A risk associated with cystic fibrosis newborn screening (CFNBS) is parental misunderstanding of genetic information generated by the over 6600 positive screens reported annually in the United States. CFNBS algorithms incorporating DNA analysis can generate genetic information that requires clinical interpretation and has significance for the newborn, parents, and other relatives. Engagement between CF care centers and trained genetic counseling providers, such as licensed and/or certified genetic counselors (GCs), is variable and limited in providing information to CFNBS positive (CFNBS+) families.

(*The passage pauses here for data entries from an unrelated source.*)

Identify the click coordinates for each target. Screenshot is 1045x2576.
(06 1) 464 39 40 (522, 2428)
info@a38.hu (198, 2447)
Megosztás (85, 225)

Using a modified Delphi process, a workgroup of CFNBS experts developed recommendation statements for engagement of genetic counseling services in CF care centers where CFNBS + diagnostic evaluations are performed. Statements were assessed over three rounds of surveys, one face-to-face meeting, and through public feedback.

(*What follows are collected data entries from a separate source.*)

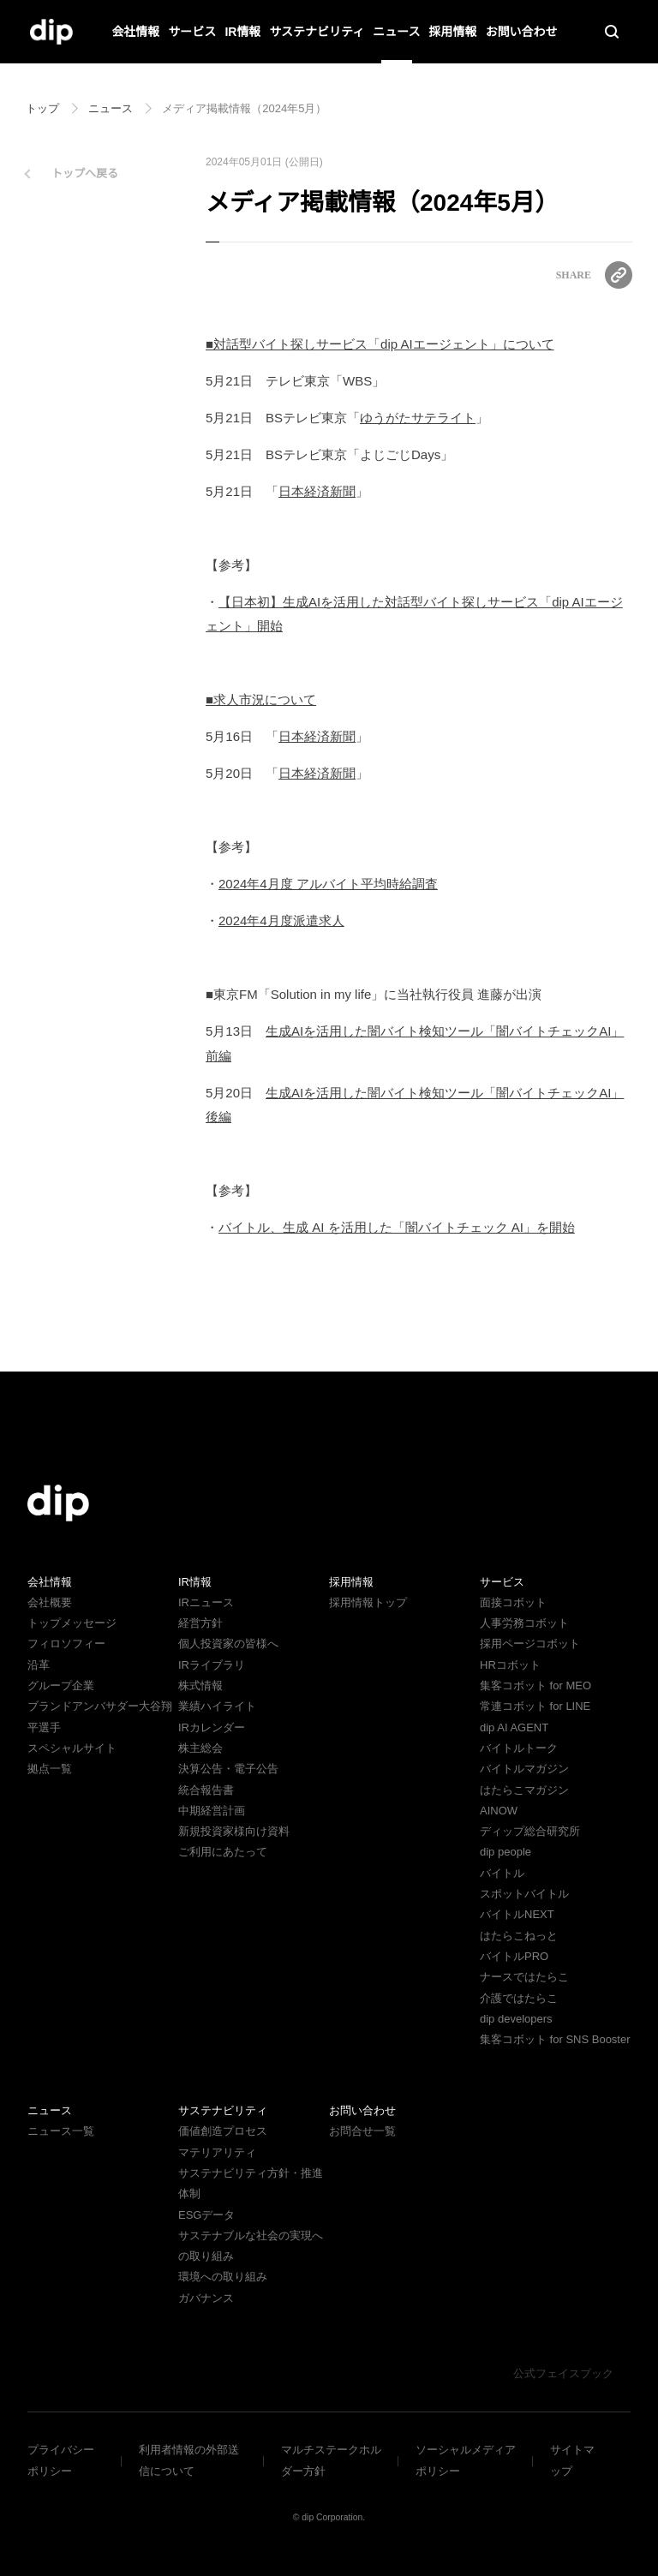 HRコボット (509, 1665)
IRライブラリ (210, 1665)
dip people (507, 1852)
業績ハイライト (217, 1706)
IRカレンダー (210, 1727)
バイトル (502, 1873)
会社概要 (49, 1602)
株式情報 (200, 1685)
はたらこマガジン (524, 1790)
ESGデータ (205, 2235)
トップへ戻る (84, 173)
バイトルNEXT (515, 1914)
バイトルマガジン (524, 1768)
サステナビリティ (316, 31)
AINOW (497, 1810)
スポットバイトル (524, 1894)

Seventeen statements achieved >80% consensus (range: 82%-100%). The workgroup affirmed prior CFF policy statements recommending genetic counseling for parents of infants with CFNBS+. The remaining statements addressed infrastructure and logistics of genetic counseling services, including defining appropriate training for genetic counseling providers and counseling content, establishing a path to equal access to genetic counseling providers across CF care centers, and setting a standard for client-centered CFNBS genetic counseling that is respectful of diverse patient needs and autonomy.
Implementation of client-centered genetic counseling for CFNBS+ families in CF care centers by providers with expertise in both CF and genetic counseling will require efforts to further define core concepts, enhance the education of providers, and develop opportunities for access via telemedicine.